Defining the Linear Classifier Model (Instantiated)

We instantiate the LinearClassifier class for the CIFAR-10 dataset.

# Instantiate the model
input_features = 32 * 32 * 3 # CIFAR-10 images are 32x32 with 3 color channels
num_classes = 10
model = LinearClassifier(input_features, num_classes).to(device)

Defining Loss Function and Optimizer

We’ll use the Cross-Entropy Loss, which is standard for multi-class classification, and the Stochastic Gradient Descent (SGD) optimizer.

# Define the loss function
criterion = nn.CrossEntropyLoss()

# Define the optimizer
optimizer = optim.SGD(model.parameters(), lr=0.001, momentum=0.9)

The Training Loop

Now, we implement the main training loop. We’ll iterate through the training data for a specified number of epochs. In each epoch, we’ll perform a forward pass, calculate the loss, perform a backward pass to compute gradients, and then update the model’s weights using the optimizer.

# Training the model
num_epochs = 10
print("Starting training...")
for epoch in range(num_epochs):
    running_loss = 0.0
    for i, data in enumerate(trainloader, 0):
        inputs, labels = data
        inputs, labels = inputs.to(device), labels.to(device)

        # Zero the parameter gradients
        optimizer.zero_grad()

        # Forward pass
        outputs = model(inputs)
        loss = criterion(outputs, labels)

        # Backward pass and optimize
        loss.backward()
        optimizer.step()

        # Print statistics
        running_loss += loss.item()
        if i % 2000 == 1999:    # Print every 2000 mini-batches
            print(f'[{epoch + 1}, {i + 1:5d}] loss: {running_loss / 2000:.3f}')
            running_loss = 0.0

print('Finished Training')

Evaluating the Model

It’s good practice to evaluate the model’s performance on the test set after training.

# Evaluate the model on the test set
correct = 0
total = 0
with torch.no_grad():
    for data in testloader:
        images, labels = data
        images, labels = images.to(device), labels.to(device)
        outputs = model(images)
        _, predicted = torch.max(outputs.data, 1)
        total += labels.size(0)
        correct += (predicted == labels).sum().item()

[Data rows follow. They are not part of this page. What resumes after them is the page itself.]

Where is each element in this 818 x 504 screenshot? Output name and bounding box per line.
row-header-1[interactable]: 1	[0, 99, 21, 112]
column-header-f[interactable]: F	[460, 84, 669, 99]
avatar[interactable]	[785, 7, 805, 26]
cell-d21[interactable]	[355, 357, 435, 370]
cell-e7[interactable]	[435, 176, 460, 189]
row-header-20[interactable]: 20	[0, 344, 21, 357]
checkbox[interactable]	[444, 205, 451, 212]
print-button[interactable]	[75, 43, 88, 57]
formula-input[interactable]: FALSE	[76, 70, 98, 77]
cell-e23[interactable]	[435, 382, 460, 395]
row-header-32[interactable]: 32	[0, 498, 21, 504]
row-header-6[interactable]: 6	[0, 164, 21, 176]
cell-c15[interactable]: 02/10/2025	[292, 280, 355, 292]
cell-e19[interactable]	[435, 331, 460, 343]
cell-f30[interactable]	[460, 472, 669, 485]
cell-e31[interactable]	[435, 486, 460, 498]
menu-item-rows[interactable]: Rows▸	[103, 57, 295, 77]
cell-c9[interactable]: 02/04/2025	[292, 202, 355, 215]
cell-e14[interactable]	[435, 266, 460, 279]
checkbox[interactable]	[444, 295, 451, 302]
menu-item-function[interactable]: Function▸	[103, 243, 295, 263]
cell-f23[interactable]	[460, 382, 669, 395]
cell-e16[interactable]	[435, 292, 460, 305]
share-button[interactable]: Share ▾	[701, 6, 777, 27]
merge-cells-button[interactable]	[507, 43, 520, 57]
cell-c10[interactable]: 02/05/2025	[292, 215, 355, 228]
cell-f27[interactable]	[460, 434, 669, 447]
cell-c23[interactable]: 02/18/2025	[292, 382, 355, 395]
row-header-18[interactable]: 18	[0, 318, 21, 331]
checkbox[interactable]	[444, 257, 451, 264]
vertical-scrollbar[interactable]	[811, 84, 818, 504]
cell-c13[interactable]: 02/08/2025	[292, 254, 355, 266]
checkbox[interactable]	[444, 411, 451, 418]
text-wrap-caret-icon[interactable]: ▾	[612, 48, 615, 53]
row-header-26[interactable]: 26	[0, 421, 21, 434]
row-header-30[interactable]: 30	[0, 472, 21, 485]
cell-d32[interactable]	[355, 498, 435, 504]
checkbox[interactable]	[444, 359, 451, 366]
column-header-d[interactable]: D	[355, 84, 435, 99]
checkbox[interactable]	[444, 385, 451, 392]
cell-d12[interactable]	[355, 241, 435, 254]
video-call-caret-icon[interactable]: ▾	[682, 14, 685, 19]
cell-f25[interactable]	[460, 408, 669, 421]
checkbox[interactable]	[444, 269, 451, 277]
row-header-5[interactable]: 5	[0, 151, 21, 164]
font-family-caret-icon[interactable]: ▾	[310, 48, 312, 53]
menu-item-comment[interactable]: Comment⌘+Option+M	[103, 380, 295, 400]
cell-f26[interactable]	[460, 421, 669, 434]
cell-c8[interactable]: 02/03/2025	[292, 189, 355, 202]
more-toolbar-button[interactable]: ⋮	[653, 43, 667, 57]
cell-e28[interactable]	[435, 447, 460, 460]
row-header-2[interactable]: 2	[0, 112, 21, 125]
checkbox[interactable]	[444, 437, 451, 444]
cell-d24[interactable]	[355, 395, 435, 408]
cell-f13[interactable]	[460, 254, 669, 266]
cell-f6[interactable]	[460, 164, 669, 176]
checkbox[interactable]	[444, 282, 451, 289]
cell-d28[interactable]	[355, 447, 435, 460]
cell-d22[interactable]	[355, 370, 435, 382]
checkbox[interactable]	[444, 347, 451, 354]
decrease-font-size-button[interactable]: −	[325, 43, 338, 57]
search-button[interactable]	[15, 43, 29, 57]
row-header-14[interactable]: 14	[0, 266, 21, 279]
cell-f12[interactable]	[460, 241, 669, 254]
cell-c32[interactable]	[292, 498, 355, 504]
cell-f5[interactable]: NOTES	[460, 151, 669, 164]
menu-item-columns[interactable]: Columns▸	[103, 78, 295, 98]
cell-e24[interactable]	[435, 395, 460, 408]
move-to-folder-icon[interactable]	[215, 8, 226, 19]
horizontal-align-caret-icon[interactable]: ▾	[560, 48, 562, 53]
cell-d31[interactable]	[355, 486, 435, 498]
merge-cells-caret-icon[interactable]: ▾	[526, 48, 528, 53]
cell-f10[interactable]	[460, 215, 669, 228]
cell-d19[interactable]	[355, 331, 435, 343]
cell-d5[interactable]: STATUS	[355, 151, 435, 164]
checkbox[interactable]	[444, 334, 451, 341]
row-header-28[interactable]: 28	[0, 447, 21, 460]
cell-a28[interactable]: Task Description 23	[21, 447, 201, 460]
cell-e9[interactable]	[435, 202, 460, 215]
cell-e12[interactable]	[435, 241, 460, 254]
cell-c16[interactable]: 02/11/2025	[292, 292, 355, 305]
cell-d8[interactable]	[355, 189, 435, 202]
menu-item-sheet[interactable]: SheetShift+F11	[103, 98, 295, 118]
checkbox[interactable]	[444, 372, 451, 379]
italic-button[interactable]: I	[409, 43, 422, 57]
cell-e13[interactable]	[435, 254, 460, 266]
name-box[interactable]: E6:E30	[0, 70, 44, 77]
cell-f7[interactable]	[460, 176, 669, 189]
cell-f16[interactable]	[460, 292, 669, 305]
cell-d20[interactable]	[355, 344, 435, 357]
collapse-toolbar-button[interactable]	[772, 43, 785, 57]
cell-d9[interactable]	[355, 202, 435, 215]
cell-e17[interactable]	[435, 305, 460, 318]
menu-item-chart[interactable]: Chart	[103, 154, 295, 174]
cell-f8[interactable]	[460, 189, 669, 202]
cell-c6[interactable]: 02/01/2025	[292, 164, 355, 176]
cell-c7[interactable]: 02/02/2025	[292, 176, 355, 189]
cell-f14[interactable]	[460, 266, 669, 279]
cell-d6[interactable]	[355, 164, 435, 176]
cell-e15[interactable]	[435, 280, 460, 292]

print(f'\nAccuracy of the network on the 10000 test images: {100 * correct / total:.2f} %')

# Class-wise accuracy
class_correct = list(0. for i in range(10))
class_total = list(0. for i in range(10))
with torch.no_grad():
    for data in testloader:
        images, labels = data
        images, labels = images.to(device), labels.to(device)
        outputs = model(images)
        _, predicted = torch.max(outputs, 1)
        c = (predicted == labels).squeeze()
        for i in range(len(labels)):
            label = labels.cpu().numpy()[i]
            class_correct[label] += c.cpu().numpy()[i]
            class_total[label] += 1

print('\nAccuracy per class:')
for i in range(10):
    if class_total[i] > 0: # Avoid division by zero
        print(f'Accuracy of {classes[i]}: {100 * class_correct[i] / class_total[i]:.2f} %')
    else:
        print(f'No test samples for {classes[i]}')

Visualizing the Learned Weights

Now comes the interesting part: visualizing the weights learned by the linear layer. Each row in the weight matrix W (of size num_classes x input_features) corresponds to a class. We can reshape each row back into an image of the original size (3x32x32) and visualize it.

# Get the learned weights from the linear layer
linear_layer = model.linear
weights = linear_layer.weight.detach().cpu().numpy()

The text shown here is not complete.